● Instructions to follow:
Retype all the records below exactly as they are, with no image carried over.

● Collected data:
##########

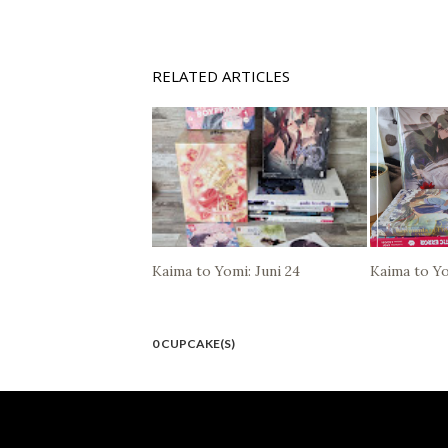
RELATED ARTICLES
Kaima to Yomi: Juni 24
Kaima to Yo
0 CUPCAKE(S)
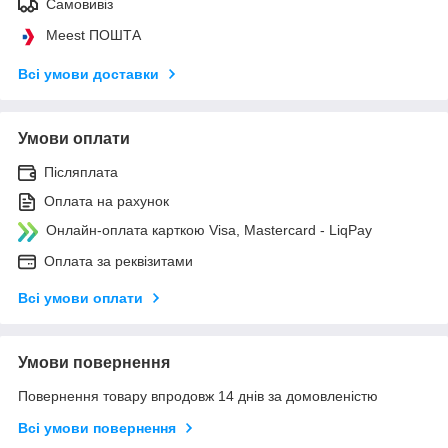
Самовивіз
Meest ПОШТА
Всі умови доставки
Умови оплати
Післяплата
Оплата на рахунок
Онлайн-оплата карткою Visa, Mastercard - LiqPay
Оплата за реквізитами
Всі умови оплати
Умови повернення
Повернення товару впродовж 14 днів за домовленістю
Всі умови повернення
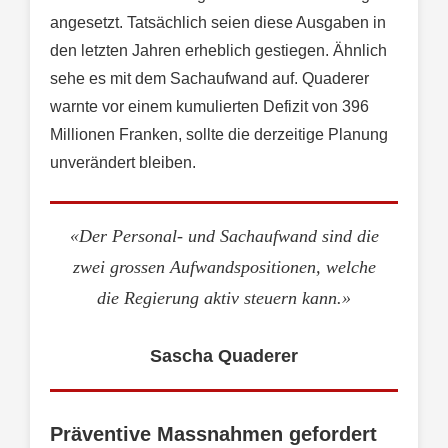
angesetzt. Tatsächlich seien diese Ausgaben in
den letzten Jahren erheblich gestiegen. Ähnlich
sehe es mit dem Sachaufwand auf. Quaderer
warnte vor einem kumulierten Defizit von 396
Millionen Franken, sollte die derzeitige Planung
unverändert bleiben.
«Der Personal- und Sachaufwand sind die
zwei grossen Aufwandspositionen, welche
die Regierung aktiv steuern kann.»
Sascha Quaderer
Präventive Massnahmen gefordert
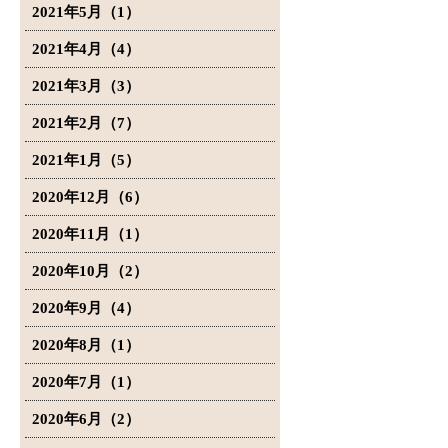
2021年5月（1）
2021年4月（4）
2021年3月（3）
2021年2月（7）
2021年1月（5）
2020年12月（6）
2020年11月（1）
2020年10月（2）
2020年9月（4）
2020年8月（1）
2020年7月（1）
2020年6月（2）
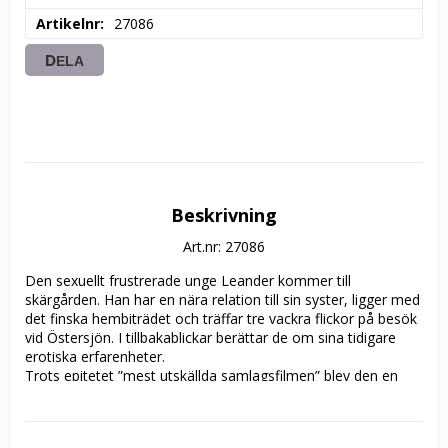
Artikelnr
27086
DELA
Beskrivning
Art.nr: 27086
Den sexuellt frustrerade unge Leander kommer till 
skärgården. Han har en nära relation till sin syster, ligger med 
det finska hembiträdet och träffar tre vackra flickor på besök 
vid Östersjön. I tillbakablickar berättar de om sina tidigare 
erotiska erfarenheter.

Trots epitetet ”mest utskällda samlagsfilmen” blev den en 
stor succé och såldes till mer än 40 länder.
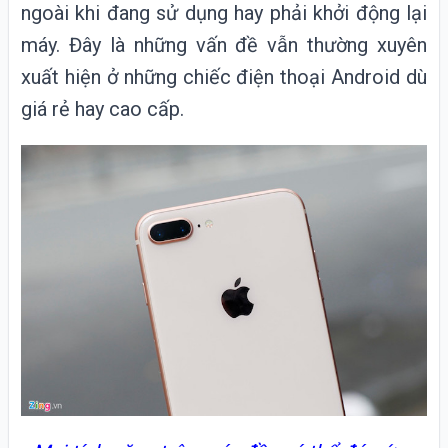
ngoài khi đang sử dụng hay phải khởi động lại
máy. Đây là những vấn đề vẫn thường xuyên
xuất hiện ở những chiếc điện thoại Android dù
giá rẻ hay cao cấp.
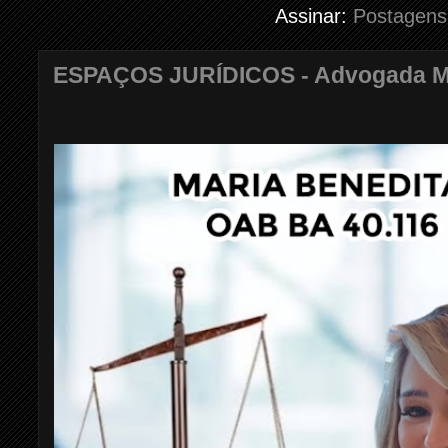
Assinar:
Postagens
ESPAÇOS JURÍDICOS - Advogada Mar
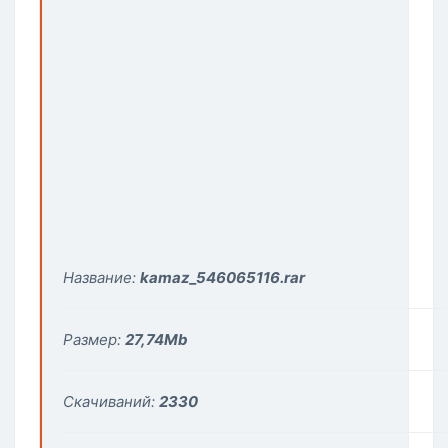
Название:
kamaz_546065116.rar
Размер:
27,74
Mb
Скачиваний:
2330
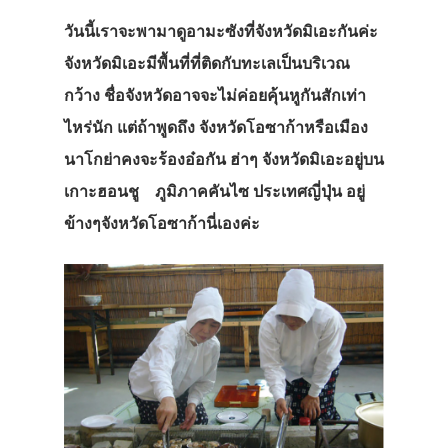
วันนี้เราจะพามาดูอามะซังที่จังหวัดมิเอะกันค่ะ
จังหวัดมิเอะมีพื้นที่ที่ติดกับทะเลเป็นบริเวณ
กว้าง ชื่อจังหวัดอาจจะไม่ค่อยคุ้นหูกันสักเท่า
ไหร่นัก แต่ถ้าพูดถึง จังหวัดโอซาก้าหรือเมือง
นาโกย่าคงจะร้องอ๋อกัน ฮ่าๆ จังหวัดมิเอะอยู่บน
เกาะฮอนชู ภูมิภาคคันไซ ประเทศญี่ปุ่น อยู่
ข้างๆจังหวัดโอซาก้านี่เองค่ะ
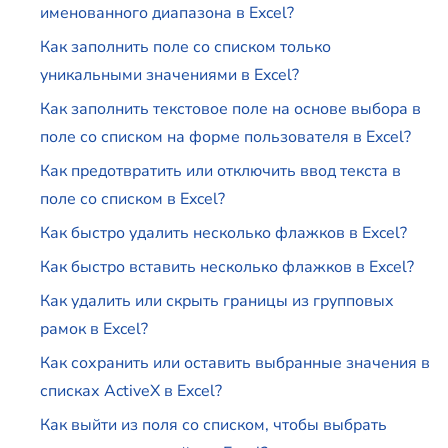
именованного диапазона в Excel?
Как заполнить поле со списком только
уникальными значениями в Excel?
Как заполнить текстовое поле на основе выбора в
поле со списком на форме пользователя в Excel?
Как предотвратить или отключить ввод текста в
поле со списком в Excel?
Как быстро удалить несколько флажков в Excel?
Как быстро вставить несколько флажков в Excel?
Как удалить или скрыть границы из групповых
рамок в Excel?
Как сохранить или оставить выбранные значения в
списках ActiveX в Excel?
Как выйти из поля со списком, чтобы выбрать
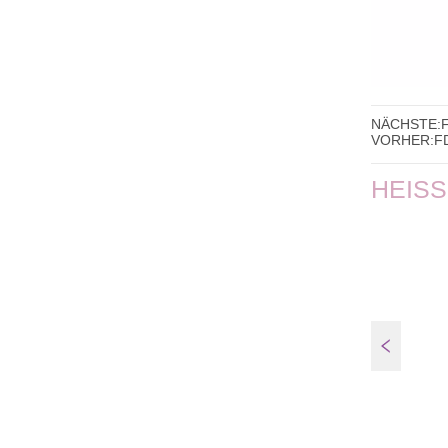
NÄCHSTE:
VORHER:
F
HEIS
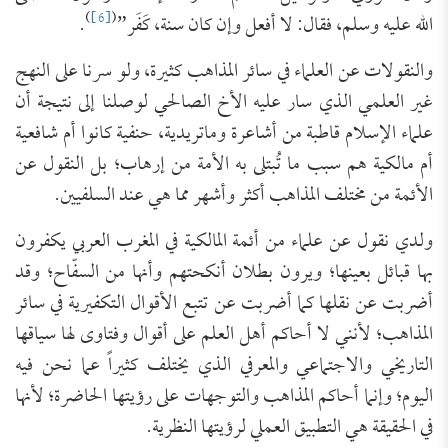
)
[6]
(
الله عليه وسلم، فقال: لا أفعل وإن كان سنة، كَفَر”
.
والنقولات عن العلماء في سائر المذاهب كثيرة، ولو سرنا على النهج
غير العلمي الذي سار عليه الأخ الصالحي لوصلنا إلى نتيجة أن
علماء الإسلام قاطبة من أشاعرة وماتريدية، حنفية كانوا أم شافعية
أم مالكية هم سبب ما تُبتلى به الأمة من إرهاب؛ بل النقول عن
الأئمة من مختلف المذاهب أكثر وأشهر مما هي عند السلفيين.
ولدي نقول عن علماء من أئمة المالكية في المغرب العربي يكفرون
بها قبائل بعينها؛ ويرون بطلان أنكحتهم وأنها من السفّاح؛ وقد
أضربت عن نقلها كما أضربت عن تتبع الأقوال التكفيرية في سائر
المذاهب؛ لأنني لا أحاكم أهل العلم على أقوال وفتاوى لها سياقها
التاريخي والاجتماعي والمعرفي الذي يختلف كثيراً عما نحن فيه
اليوم؛ وإنما أحاكم المذاهب والتوجهات على رؤيتها الحاضرة؛ لأنها
في الحقيقة هي التطبيق العملي لرؤيتها النظرية.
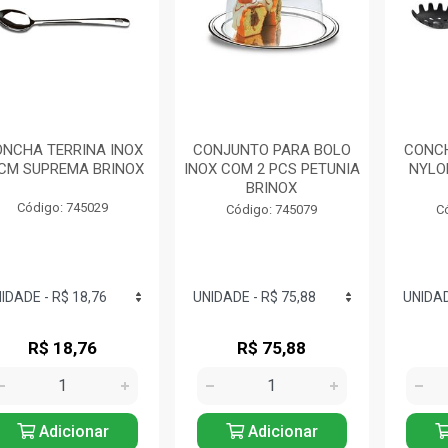
NCHA TERRINA INOX
CONJUNTO PARA BOLO
CONC
CM SUPREMA BRINOX
INOX COM 2 PCS PETUNIA
NYLO
BRINOX
Código: 745029
Código: 745079
C
R$ 18,76
R$ 75,88
Adicionar
Adicionar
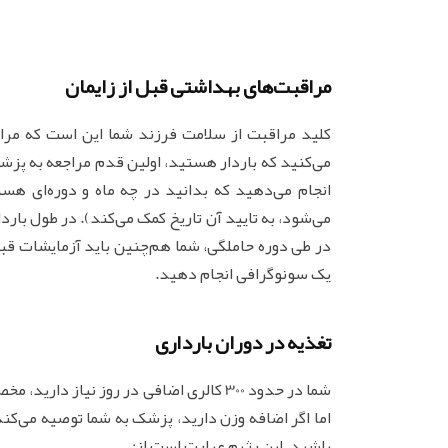
مراقبت‌های بهداشتی قبل از زایمان
کلید مراقبت از سلامت فرزند شما این است که مراقب
می‌کنید که باردار هستید، اولین قدم مراجعه به پز
انجام می‌دهید که بدانید در چه ماه و دوره‌ای هست
می‌شود، به تایید آن تاریخ کمک می‌کند). در طول بار
در طی دوره حاملگی، شما هم‌چنین باید آزمایشات قبل 
یک سونوگرافی انجام دهید.
تغذیه در دوران بارداری
شما در حدود 300 کالری اضافی در روز نیا
اما اگر اضافه وزن دارید، پزشک به شما توصیه می‌ک
باشید. این رژیم عبارت است از:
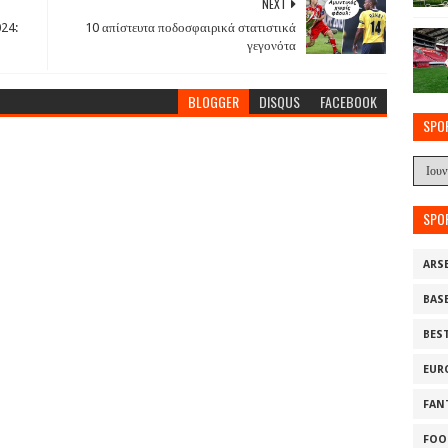
NEXT
24:
10 απίστευτα ποδοσφαιρικά στατιστικά
γεγονότα
BLOGGER
DISQUS
FACEBOOK
SPO
SPO
ARS
BAS
BES
EUR
FAN
FOO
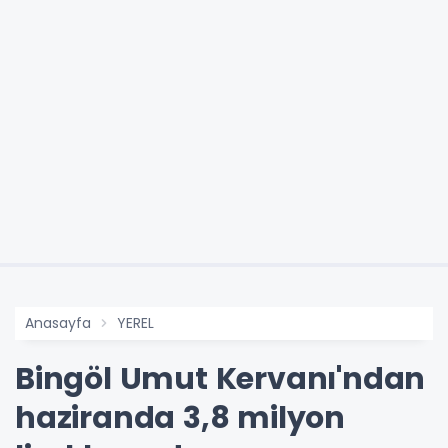
Anasayfa
YEREL
Bingöl Umut Kervanı'ndan
haziranda 3,8 milyon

##########

● The answer:
RELATED ARTICLES
Kaima to Yomi: Juni 24
Kaima to Yo
0 CUPCAKE(S)
Самовивіз
Meest ПОШТА
Всі умови доставки
Умови оплати
Післяплата
Оплата на рахунок
Онлайн-оплата карткою Visa, Mastercard - LiqPay
Оплата за реквізитами
Всі умови оплати
Умови повернення
Повернення товару впродовж 14 днів за домовленістю
Всі умови повернення
angesetzt. Tatsächlich seien diese Ausgaben in
den letzten Jahren erheblich gestiegen. Ähnlich
sehe es mit dem Sachaufwand auf. Quaderer
warnte vor einem kumulierten Defizit von 396
Millionen Franken, sollte die derzeitige Planung
unverändert bleiben.
«Der Personal- und Sachaufwand sind die
zwei grossen Aufwandspositionen, welche
die Regierung aktiv steuern kann.»
Sascha Quaderer
Präventive Massnahmen gefordert
2021年5月（1）
2021年4月（4）
2021年3月（3）
2021年2月（7）
2021年1月（5）
2020年12月（6）
2020年11月（1）
2020年10月（2）
2020年9月（4）
2020年8月（1）
2020年7月（1）
2020年6月（2）
Artikelnr
27086
DELA
Beskrivning
Art.nr: 27086
Den sexuellt frustrerade unge Leander kommer till 
skärgården. Han har en nära relation till sin syster, ligger med 
det finska hembiträdet och träffar tre vackra flickor på besök 
vid Östersjön. I tillbakablickar berättar de om sina tidigare 
erotiska erfarenheter.

Trots epitetet ”mest utskällda samlagsfilmen” blev den en 
stor succé och såldes till mer än 40 länder.
ngoài khi đang sử dụng hay phải khởi động lại
máy. Đây là những vấn đề vẫn thường xuyên
xuất hiện ở những chiếc điện thoại Android dù
giá rẻ hay cao cấp.
Assinar:
Postagens
ESPAÇOS JURÍDICOS - Advogada Mar
Название:
kamaz_546065116.rar
Размер:
27,74
Mb
Скачиваний:
2330
วันนี้เราจะพามาดูอามะซังที่จังหวัดมิเอะกันค่ะ
จังหวัดมิเอะมีพื้นที่ที่ติดกับทะเลเป็นบริเวณ
กว้าง ชื่อจังหวัดอาจจะไม่ค่อยคุ้นหูกันสักเท่า
ไหร่นัก แต่ถ้าพูดถึง จังหวัดโอซาก้าหรือเมือง
นาโกย่าคงจะร้องอ๋อกัน ฮ่าๆ จังหวัดมิเอะอยู่บน
เกาะฮอนชู ภูมิภาคคันไซ ประเทศญี่ปุ่น อยู่
ข้างๆจังหวัดโอซาก้านี่เองค่ะ
именованного диапазона в Excel?
Как заполнить поле со списком только
уникальными значениями в Excel?
Как заполнить текстовое поле на основе выбора в
поле со списком на форме пользователя в Excel?
Как предотвратить или отключить ввод текста в
поле со списком в Excel?
Как быстро удалить несколько флажков в Excel?
Как быстро вставить несколько флажков в Excel?
Как удалить или скрыть границы из групповых
рамок в Excel?
Как сохранить или оставить выбранные значения в
списках ActiveX в Excel?
Как выйти из поля со списком, чтобы выбрать
NÄCHSTE:
VORHER:
F
HEIS
)
[6]
(
الله عليه وسلم، فقال: لا أفعل وإن كان سنة، كَفَر”
.
والنقولات عن العلماء في سائر المذاهب كثيرة، ولو سرنا على النهج
غير العلمي الذي سار عليه الأخ الصالحي لوصلنا إلى نتيجة أن
علماء الإسلام قاطبة من أشاعرة وماتريدية، حنفية كانوا أم شافعية
أم مالكية هم سبب ما تُبتلى به الأمة من إرهاب؛ بل النقول عن
الأئمة من مختلف المذاهب أكثر وأشهر مما هي عند السلفيين.
ولدي نقول عن علماء من أئمة المالكية في المغرب العربي يكفرون
بها قبائل بعينها؛ ويرون بطلان أنكحتهم وأنها من السفّاح؛ وقد
أضربت عن نقلها كما أضربت عن تتبع الأقوال التكفيرية في سائر
المذاهب؛ لأنني لا أحاكم أهل العلم على أقوال وفتاوى لها سياقها
التاريخي والاجتماعي والمعرفي الذي يختلف كثيراً عما نحن فيه
اليوم؛ وإنما أحاكم المذاهب والتوجهات على رؤيتها الحاضرة؛ لأنها
في الحقيقة هي التطبيق العملي لرؤيتها النظرية.
NCHA TERRINA INOX
CONJUNTO PARA BOLO
CONC
CM SUPREMA BRINOX
INOX COM 2 PCS PETUNIA
NYLO
BRINOX
Código: 745029
Código: 745079
C
R$ 18,76
R$ 75,88
Adicionar
Adicionar
مراقبت‌های بهداشتی قبل از زایمان
کلید مراقبت از سلامت فرزند شما این است که مراقب
می‌کنید که باردار هستید، اولین قدم مراجعه به پز
انجام می‌دهید که بدانید در چه ماه و دوره‌ای هست
می‌شود، به تایید آن تاریخ کمک می‌کند). در طول بار
در طی دوره حاملگی، شما هم‌چنین باید آزمایشات قبل 
یک سونوگرافی انجام دهید.
تغذیه در دوران بارداری
شما در حدود 300 کالری اضافی در روز نیا
اما اگر اضافه وزن دارید، پزشک به شما توصیه می‌ک
باشید. این رژیم عبارت است از:
NEXT
24:
10 απίστευτα ποδοσφαιρικά στατιστικά
γεγονότα
BLOGGER
DISQUS
FACEBOOK
SPO
SPO
ARS
BAS
BES
EUR
FAN
FOO
Anasayfa
YEREL
Bingöl Umut Kervanı'ndan
haziranda 3,8 milyon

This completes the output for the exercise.